ビジネスパーソン写真はイメージです Photo:PIXTA

「社員の生産性を上げるにはどうすればいいんだ……」そんな悩みを抱えている経営者や管理職は多いだろう。その解決策は、イギリスで行われたある実験結果から導き出せるという。ビジネス心理学の専門家が解説する。※本稿は、内藤誼人氏『世界最先端の研究が教える新事実 対人心理学BEST100』(総合法令出版)の一部を抜粋・編集したものです。

従業員を楽しい気分にさせて
職場の生産性を上げよう

 ビジネス書を読んでいると、「従業員を幸せにする会社ほど、生産性が高い」ということが書かれています。

 なんとなく、「そうなのだろうな」とは思いますが、現実にきちんとした裏付けはあるのでしょうか。心理学者は、こういうときに、必ず実験をして確認します。

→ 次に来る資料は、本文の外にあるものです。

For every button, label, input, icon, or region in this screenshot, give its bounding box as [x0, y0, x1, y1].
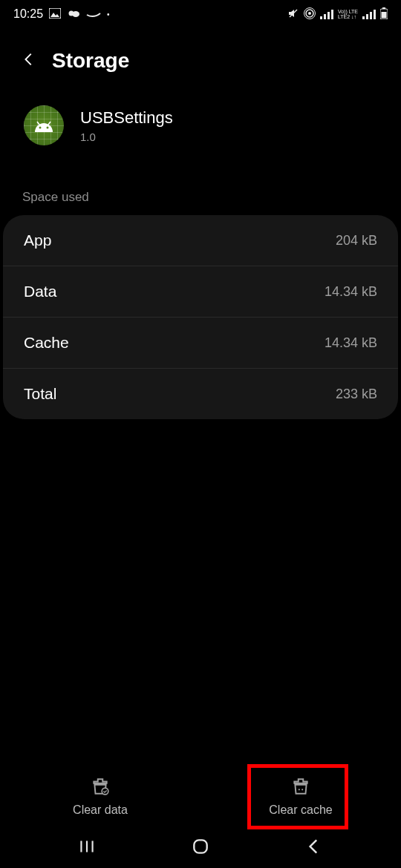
home-icon	[191, 837, 210, 856]
hotspot-icon	[304, 7, 316, 22]
row-data: Data 14.34 kB	[3, 266, 398, 318]
back-button[interactable]	[21, 51, 37, 70]
chevron-left-icon	[21, 51, 37, 68]
row-value: 233 kB	[336, 387, 377, 402]
svg-marker-1	[50, 13, 59, 17]
svg-point-11	[39, 127, 42, 129]
signal-bars-2-icon	[362, 10, 376, 19]
svg-point-16	[299, 789, 300, 790]
row-total: Total 233 kB	[3, 369, 398, 419]
svg-line-14	[48, 122, 50, 125]
page-title: Storage	[52, 49, 129, 73]
android-head-icon	[33, 119, 55, 132]
navigation-bar	[0, 827, 401, 868]
signal-bars-1-icon	[320, 10, 333, 19]
app-name: USBSettings	[80, 108, 173, 128]
status-time: 10:25	[13, 7, 43, 21]
svg-line-13	[37, 122, 39, 125]
svg-point-17	[301, 789, 303, 790]
row-cache: Cache 14.34 kB	[3, 318, 398, 369]
status-bar: 10:25 • Vo)) LTE LTE2 ↓↑	[0, 0, 401, 28]
row-value: 14.34 kB	[325, 284, 377, 300]
clear-cache-button[interactable]: Clear cache	[200, 766, 401, 827]
row-app: App 204 kB	[3, 215, 398, 266]
app-icon	[24, 105, 64, 145]
svg-rect-10	[382, 12, 387, 19]
bottom-actions: Clear data Clear cache	[0, 766, 401, 827]
mute-icon	[287, 7, 299, 22]
battery-icon	[380, 7, 388, 22]
action-label: Clear cache	[269, 803, 332, 817]
weather-icon	[67, 8, 80, 21]
row-value: 14.34 kB	[325, 335, 377, 351]
dot-icon: •	[107, 10, 110, 19]
svg-point-5	[308, 12, 311, 15]
row-label: Total	[24, 385, 56, 403]
svg-point-3	[69, 10, 74, 16]
row-label: Cache	[24, 334, 69, 352]
back-icon	[304, 837, 324, 856]
lte-indicator: Vo)) LTE LTE2 ↓↑	[338, 9, 358, 19]
clear-data-button[interactable]: Clear data	[0, 766, 200, 827]
clear-data-icon	[91, 777, 110, 796]
swoosh-icon	[86, 8, 101, 21]
nav-back-button[interactable]	[304, 837, 324, 859]
app-info-row: USBSettings 1.0	[0, 88, 401, 153]
row-label: App	[24, 231, 51, 249]
section-label-space-used: Space used	[0, 153, 401, 215]
svg-point-12	[47, 127, 49, 129]
svg-rect-21	[194, 840, 206, 852]
gallery-icon	[49, 8, 61, 21]
row-label: Data	[24, 283, 56, 300]
clear-cache-icon	[291, 777, 310, 796]
page-header: Storage	[0, 28, 401, 88]
app-version: 1.0	[80, 131, 173, 143]
storage-card: App 204 kB Data 14.34 kB Cache 14.34 kB …	[3, 215, 398, 419]
action-label: Clear data	[73, 803, 128, 817]
recents-icon	[77, 837, 97, 856]
nav-home-button[interactable]	[191, 837, 210, 859]
row-value: 204 kB	[336, 233, 377, 249]
nav-recents-button[interactable]	[77, 837, 97, 859]
svg-point-15	[102, 788, 108, 795]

 イギリスにあるウォーリック大学のアンドリュー・オズワルドは、「幸せな気分のときに、本当に生産性が高まるのか」を確認するための実験を、何度もくり返しました。参加者はのべ700人を超えます。楽しい気分にさせるために、オズワルドは第1実験と第2実験では、「コメディアンのビデオ」を使いました。コメディアンのビデオを10分間見せてから、2桁の数字を5つ足し算する(31+51+14+44+87=?)という単純な計算作業をやらせてみたのです。

 この実験では、できるだけ早く、できるだけたくさん解くことが求められました。正解すると1問につき、0.25ユーロが支払われることになっていたので、参加者は真剣に取り組んでくれました。これで生産性を測定してみたわけです。

 その結果、コメディアンのビデオで大笑いした後には、たしかに生産性は上がっていました。「楽しい気分を与えてやれば、生産性は上がる」ということは、本当のことだったのです。

注意や激励の声かけよりも
楽しい仕掛けを導入すべし

 オズワルドはさらに、果物やチョコレートを食べさせることで幸せな気分にさせたときはどうなるのかも実験しました(第3実験)。このときにもやはり、生産性は上がりました。

 お笑い映画を見せようが、おいしいものを食べさせようが、幸せな気分にさせるやり方はどうでもよいようです。どんな形であれ、「楽しいなあ」「幸せだなあ」という気持ちにさせることができれば、生産性は12%ほど高くなる、ということをオズワルドは突き止めました。

 もし私が会社の経営者であれば、従業員を楽しませることを第一に考えるでしょう。

 従業員が楽しく仕事をしてくれれば、生産性は上がるからです。「みんな手を抜くな!」とか「真剣にやれ!」とハッパをかけなくとも、楽しい気分にさせることができれば、生産性は自然に上がります。